There are many other things you can do, I would suggest really reading through the documentation. Everything is explained in a lot of detail there, and if you have specific questions then you can always ask, "here" (for example).
So MongoDB does things differently to how SQL databases work, and throws out some of the things that are generally held in "opinion" to be better implemented at the application business logic layer anyway.
Hence in Mongoose, it tries to "put back" some of the good things people like about working with traditional relational databases, and allow some rules and good practices to be easily encapsulated without writing other code.
There is also some logic there that helps in "emulating" ( cannot stress enough ) "joins", as there are methods that "help" you in being able to retrieve "related" data from other sources, by essentially providing definitions where which "model" that data resides in within the "Schema" definition.
Did I also not mention that "Schema" definitions are again just objects and re-usable? Well yes they are an can in fact be tied to "many" models, which may or may not reside on the same database.
Everything here has a lot more function and purpose than you are currently aware of, the good advice here it to head forth and "learn". That is the usual path to the realization ... "Oh, now I see, that's what they do it that way".

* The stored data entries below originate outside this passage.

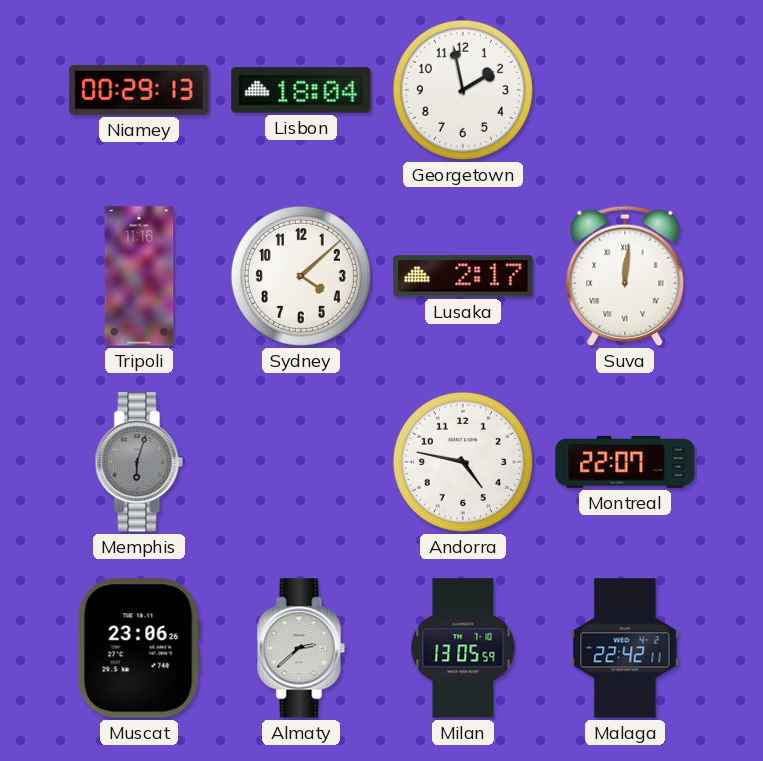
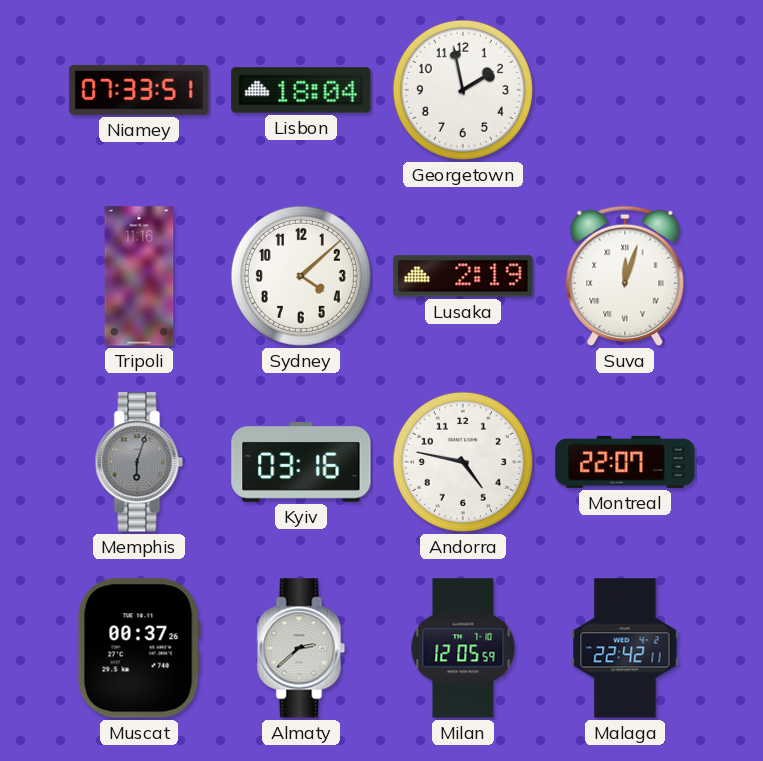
Niamey: 00:29 -> 07:33
Lusaka: 2:17 -> 2:19
Suva: 12:01 -> 12:03
Kyiv: none -> 03:16
Muscat: 23:06 -> 00:37
Milan: 13:05 -> 12:05
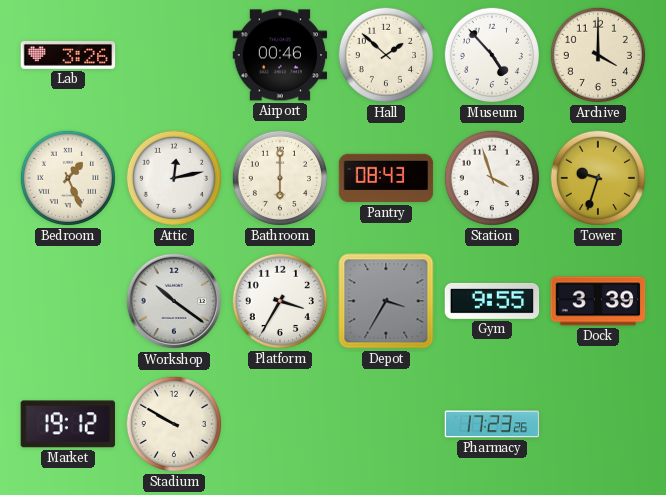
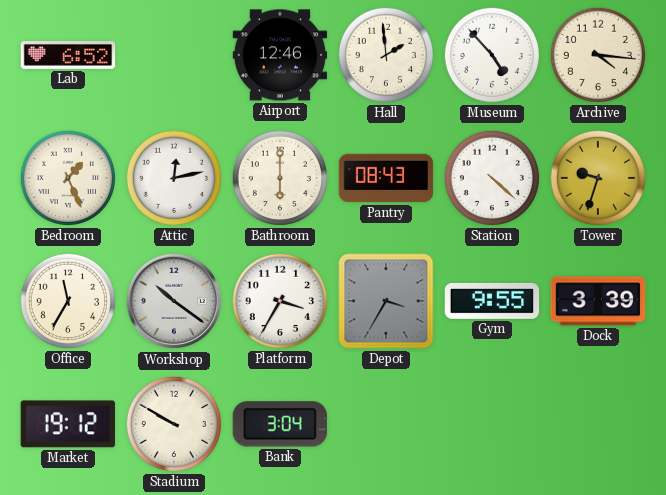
Lab: 3:26 -> 6:52
Airport: 00:46 -> 12:46
Hall: 1:52 -> 1:59
Archive: 4:00 -> 4:16
Station: 3:57 -> 4:22
Office: none -> 11:35
Bank: none -> 3:04
Pharmacy: 17:23 -> none
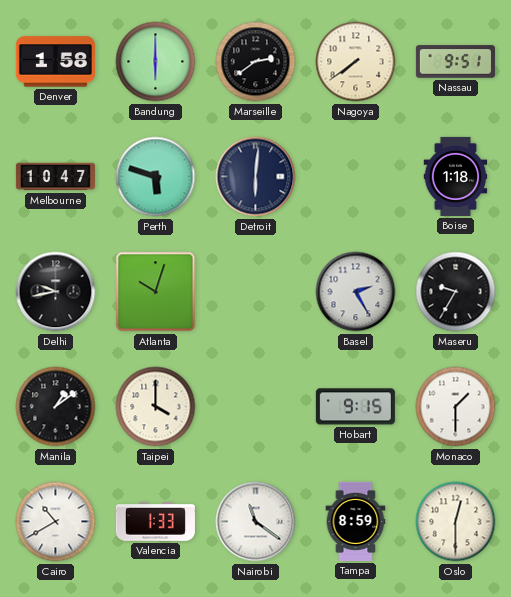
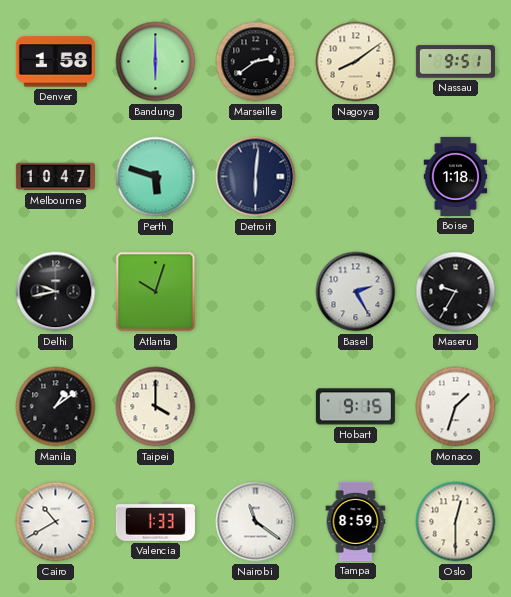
Nagoya: 7:39 -> 8:09
Monaco: 1:30 -> 1:33
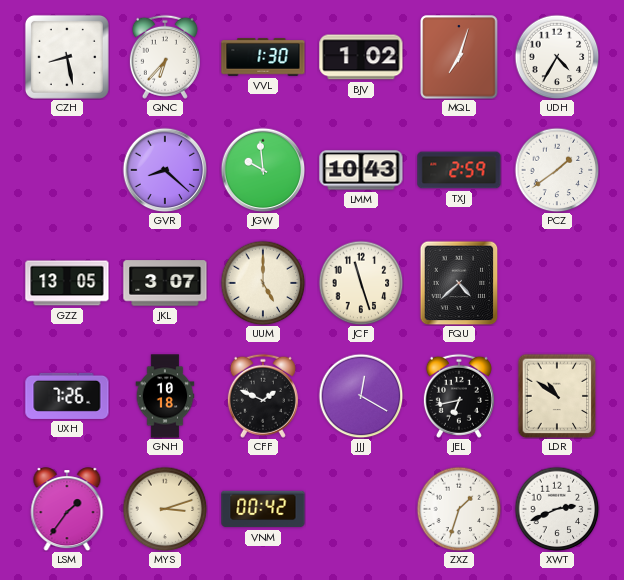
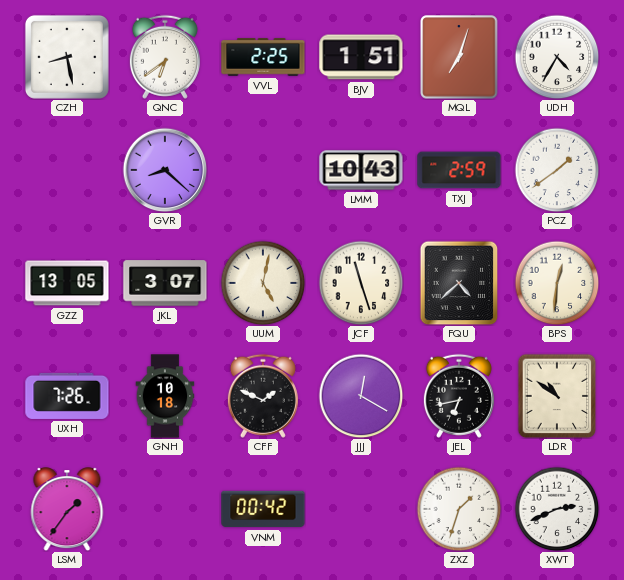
QNC: 6:37 -> 6:39
VVL: 1:30 -> 2:25
BJV: 1:02 -> 1:51
JGW: 9:59 -> none
UUM: 5:00 -> 5:02
BPS: none -> 12:31
MYS: 3:12 -> none
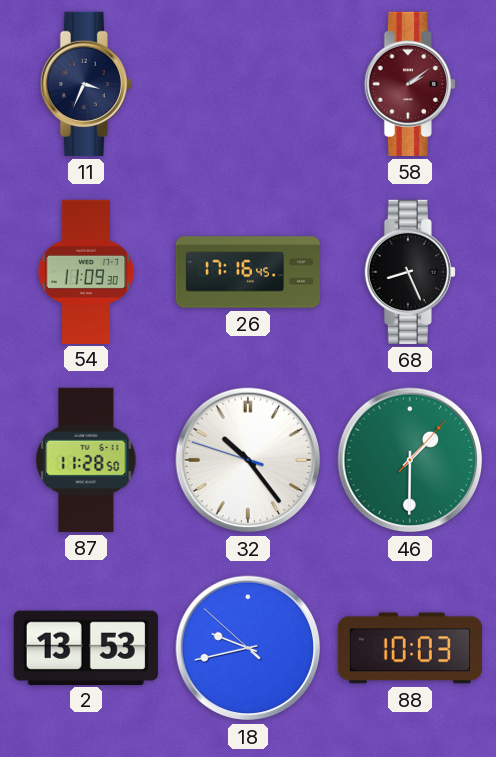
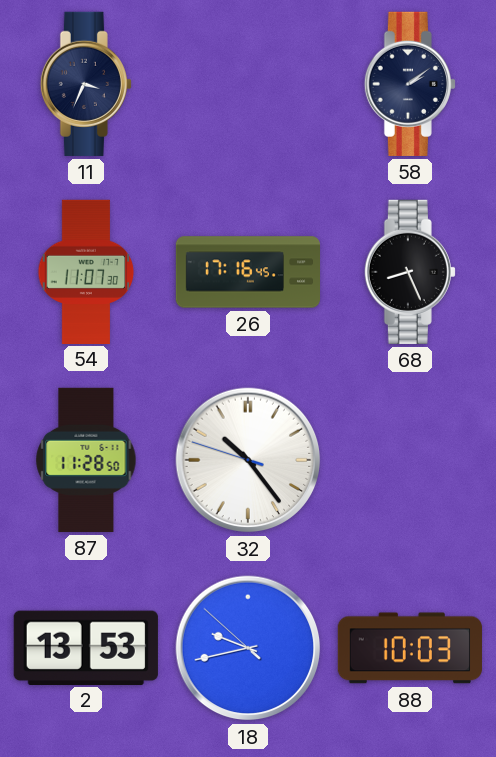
58 dial: burgundy -> navy
54: 11:09 -> 11:07
46: 1:30 -> none
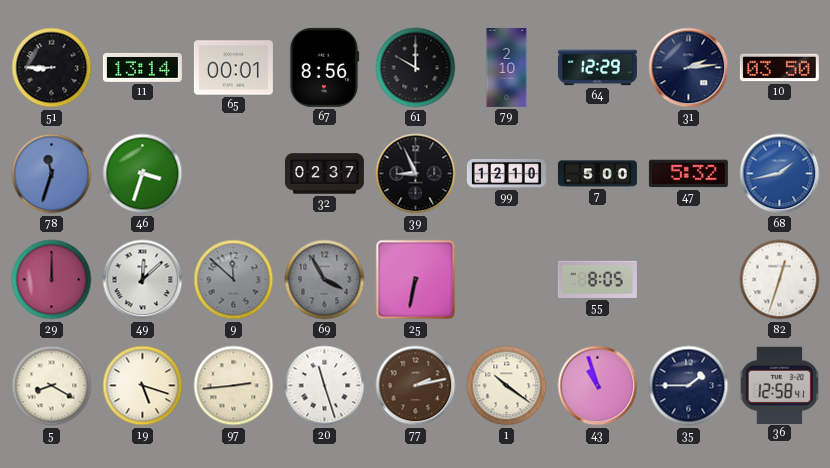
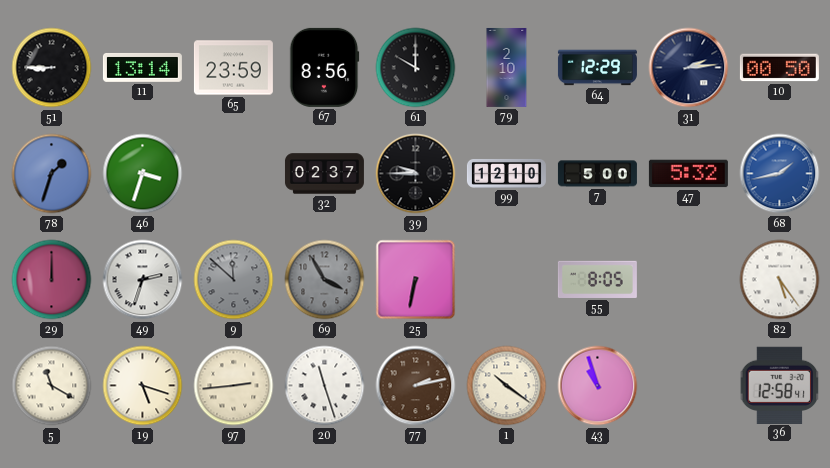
65: 00:01 -> 23:59
10: 03:50 -> 00:50
78: 11:33 -> 1:33
39: 8:56 -> 9:45
49: 12:08 -> 2:33
82: 12:33 -> 5:24
5: 8:20 -> 11:20
35: 1:45 -> none
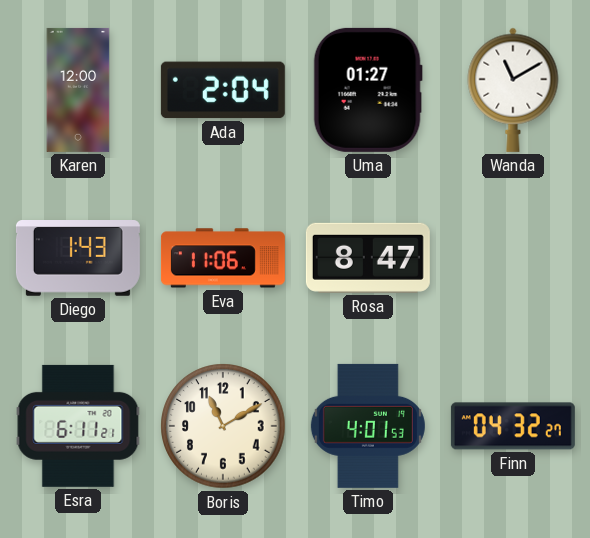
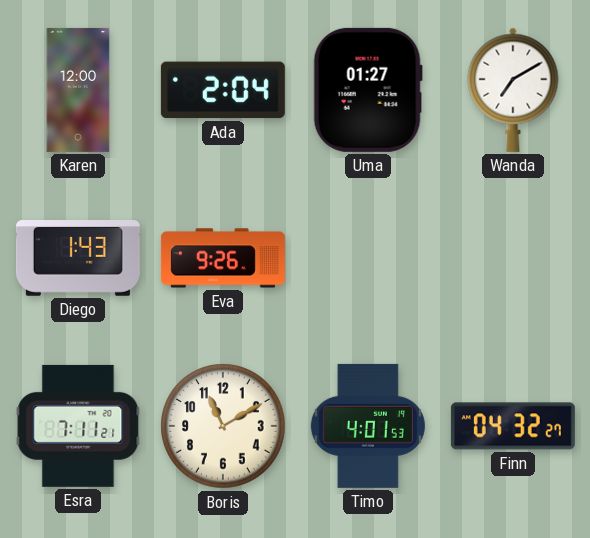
Wanda: 11:10 -> 7:10
Eva: 11:06 -> 9:26
Rosa: 8:47 -> none
Esra: 6:11 -> 7:11
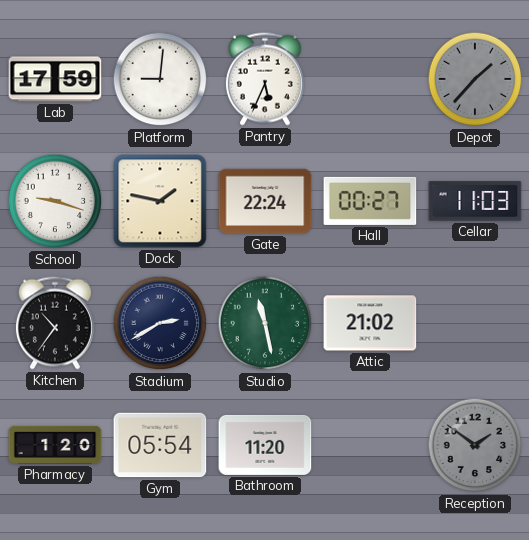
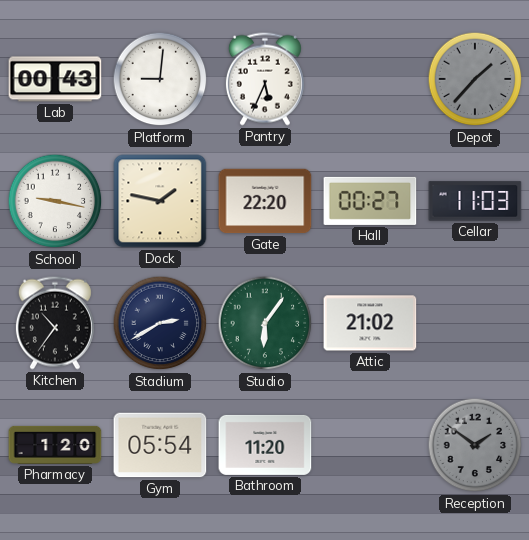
Lab: 17:59 -> 00:43
School: 9:18 -> 9:17
Gate: 22:24 -> 22:20
Studio: 11:28 -> 6:06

I have found a couple of solutions for inheritance using Mongoose here and here. These seem to work fine when the documents are stored in a normal collection. But, I am having trouble figuring out how to be able to store an array of the subclassed documents in a sub document on a model.
Let's say we have an object 'drawer' and it contains a collection of 'clothing' objects, where clothing objects can actually be one of several types of clothing 'sock', 'shirt', 'shorts'.
Sock, Shirt, and Shorts are all subclasses of Clothing.
So, I want to have my model Drawer look something like this...
var drawerSchema = mongoose.Schema({
// some drawer properties here
// ...
contents: [clothingSchema]
});
I have tried this approach, but when saved, only the properties of the actual clothingSchema are saved to the DB. For example, if my clothing schema had a common size property, it would be saved, but a property on my shirt object called 'buttonDown' would not be saved.
Has anyone else had a need to do this kind of modeling and if so found a solution?
Thanks!
If you can have inherited Schemas work on independent collections, you can use some Foreign Keys.
var drawerSchema = new Schema({
contents: [{type: Schema.Types.ObjectId, ref: 'cloth'}],
});
var clothSchema = new Schema({
size: Number
});
// Then define extended Schemas (Shirt, Sock, Short...)
This approach also lets you have a cloth definition only once in your DB so prevents unnecessary repeat of same data.